In Bite-Size Philosophy we have seen that change is the passage of something from potency to act, from “can-be-but-not-yet” to “already-is.” All creatures, including angels, have some potency, and thus are subject to change. Not so with God.

GOD IS IMMUTABLE – HE DOES NOT CHANGE

God is Pure Act. This is one of the conclusions of the proofs for his existence. He is Pure Act, and has not a bit of unactualized potential. Hence,  He never goes from potentiality to actuality (or vice versa). In God there is no change. What He was, is what He is, and what He will be. That’s why His name is “I am” (cf Exodus 3:14). There’s nothing else that can add to His perfection, and He cannot lose any of them because those perfections are identified with Him.

Saint Augustine explains, “Being is a name of unchangeableness. For everything that is changed ceases to be what it was and begins to be what it was not. Being is. True being, pure being, genuine being is possessed only by Him who does not change” (Sermons 7, 7).

“Every good endowment and every perfect gift is from above, coming down from the Father of lights with whom there is no variation or shadow due to change” (James 1:17).

“Of old thou didst lay the foundation of the earth, and the heavens are the work of thy hands. They will perish, but thou dost endure; they will all wear out like a garment. Thou changest them like raiment, and they pass away; but thou art the same, and thy years have no end” (Psalm 102:25-27).
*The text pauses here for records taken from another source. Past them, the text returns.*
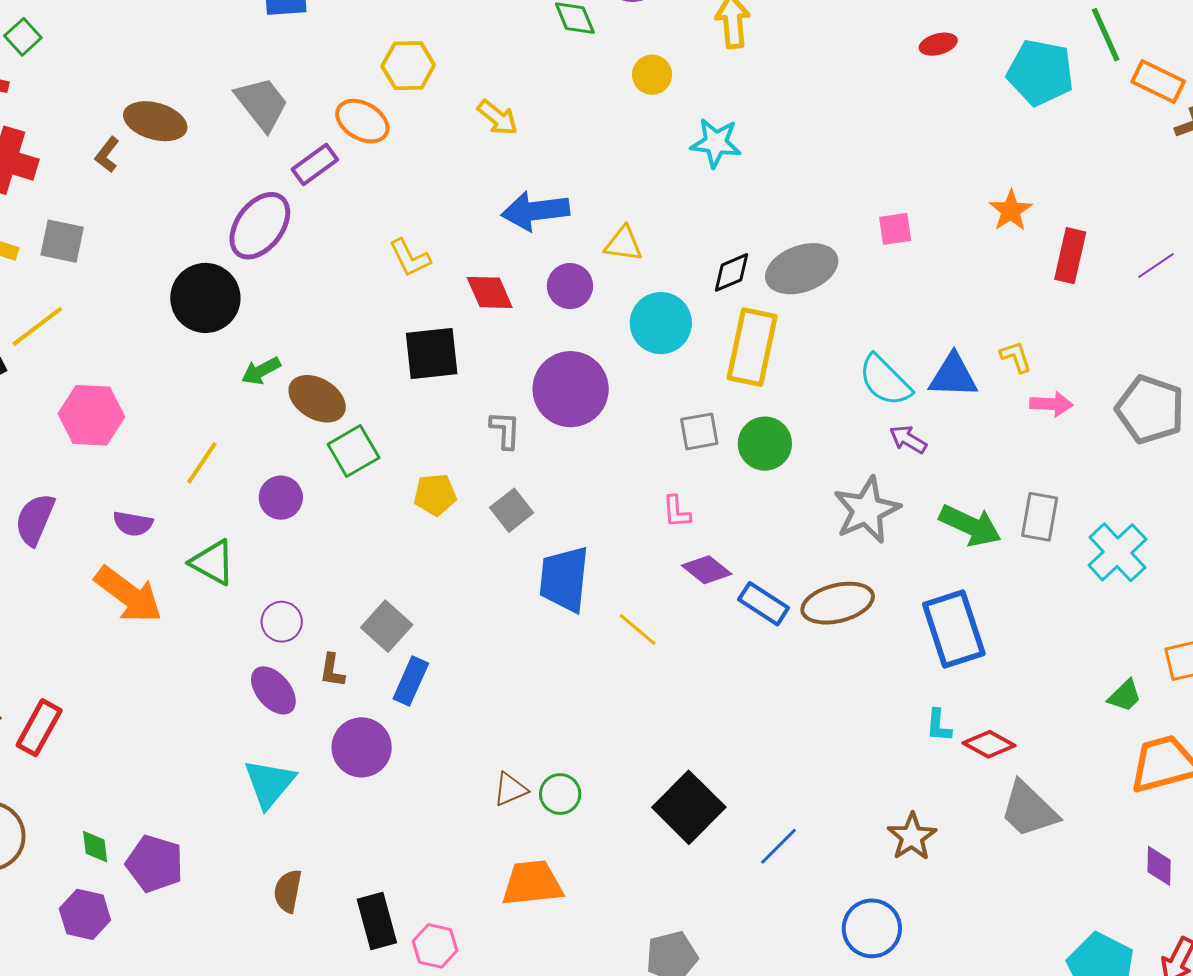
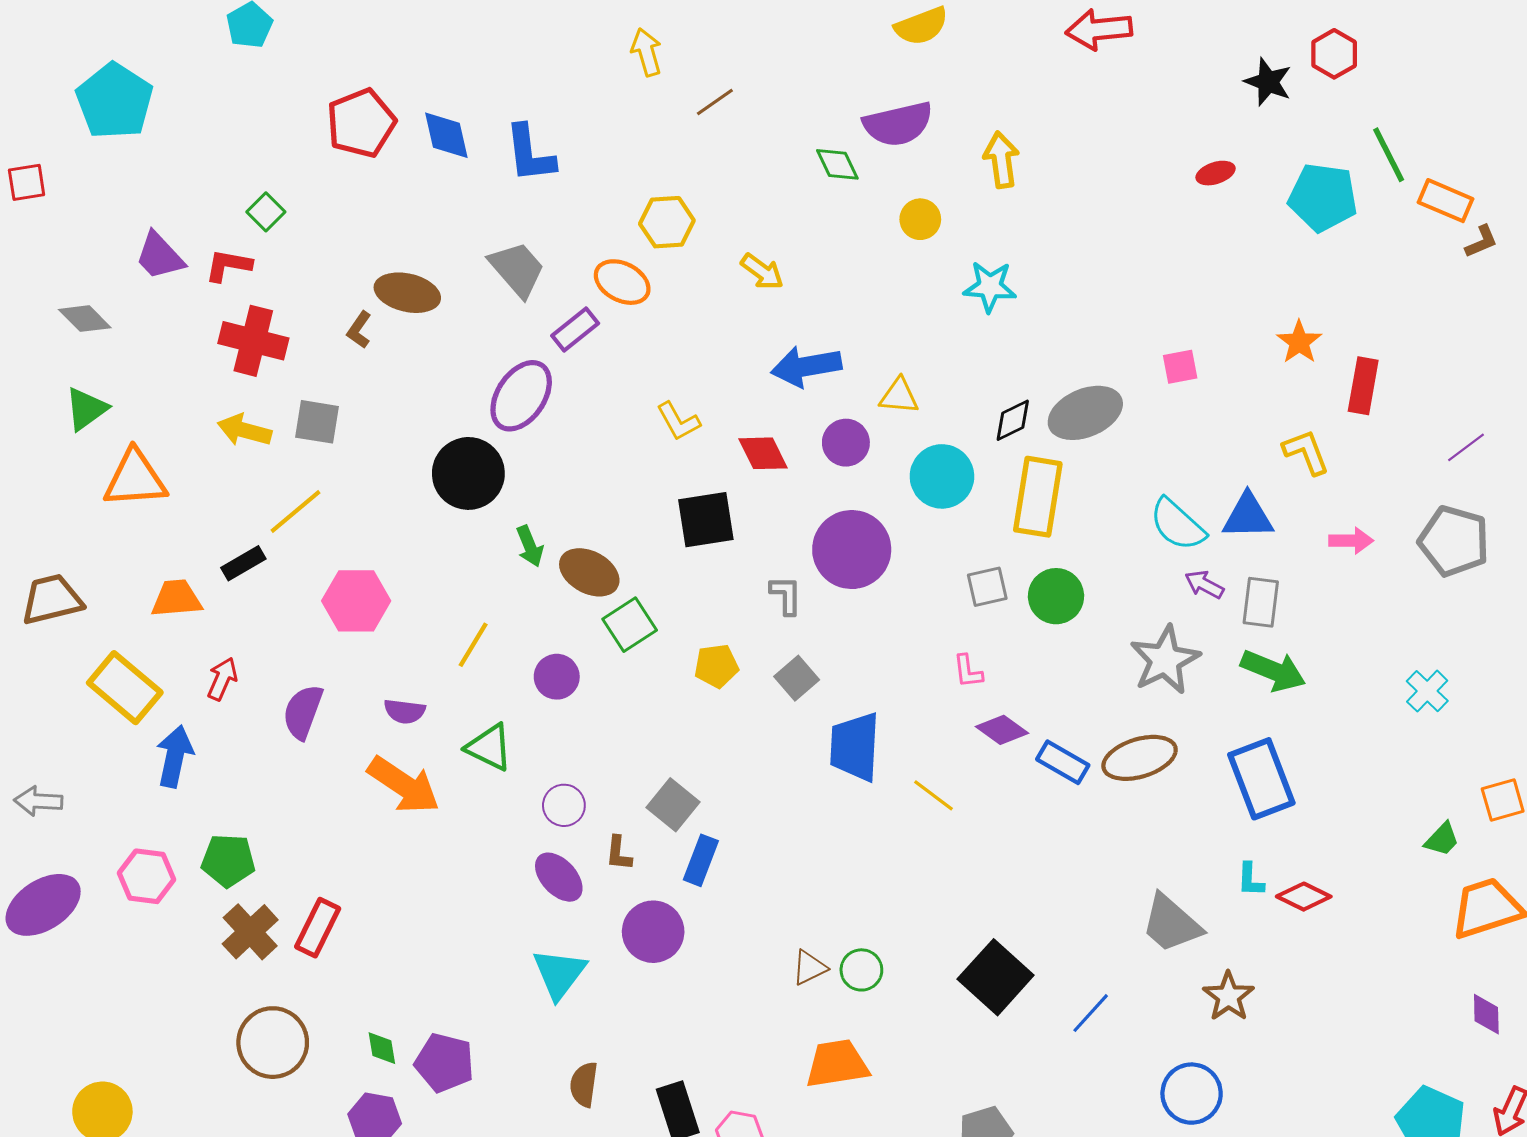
purple line: (1156, 265) -> (1466, 447), moved
yellow L-shape: (1016, 357) -> (1306, 452), moved, size x1.4
green arrow: (261, 371) -> (530, 546), turned -81
gray rectangle: (1040, 517) -> (1261, 602), moved
cyan cross: (1117, 552) -> (1427, 691), size x0.7
gray trapezoid: (1029, 810) -> (1171, 924), moved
GOD IS NOT MEASURED BY TIME – HE IS ETERNAL

Time is the measure of change according to a “before” and “after.” But in God, there is no change. And because there is no change, there is no “before” or “after,” no past or future. God is not bound by time, he is timeless! In God, there is only a never-ending “now.” God is always in the “present.” Thus we understand more why God’s name is “I am.”

“Have you not known? Have you not heard? The LORD is the everlasting God, the Creator of the ends of the earth. He does not faint or grow weary, his understanding is unsearchable” (Isaiah 40:28).

Anicius Manlius Severinus Boethius (480–524 or 525), a Christian philosopher of the 6th century, defined eternity as the “total, simultaneous, and perfect possession of life without end” (tota, simul et perfecta possessio interminabilis vitae). Imagine having all the good things life can offer in one single and never-ending moment.

Pope Benedict XVI, in his Encyclical Spe Salvi (no 12), explains that “eternity is not an unending succession of days in the calendar, but something more like the supreme moment of satisfaction…. It would be like plunging into the ocean of infinite love, a moment in which time – the before and after – no longer exists.”

The fact that God is eternal does not mean that he is very old, because aging implies change and change implies passage of time. But God is beyond change and time. God is, so to speak, always youthful and those who fill themselves with Him become youthful themselves: they are forever young.

God makes us young again especially in the Sacrament of Reconciliation where he renews us and the Sacrament of the Eucharist where he has promised that “he who eats my flesh and drinks my blood has eternal life” (John 6:54).

“Even youths shall faint and be weary, and young men shall fall exhausted; but they who wait for the LORD shall renew their strength, they shall mount up with wings like eagles, they shall run and not be weary, they shall walk and not faint” (Isaiah 40:30-31).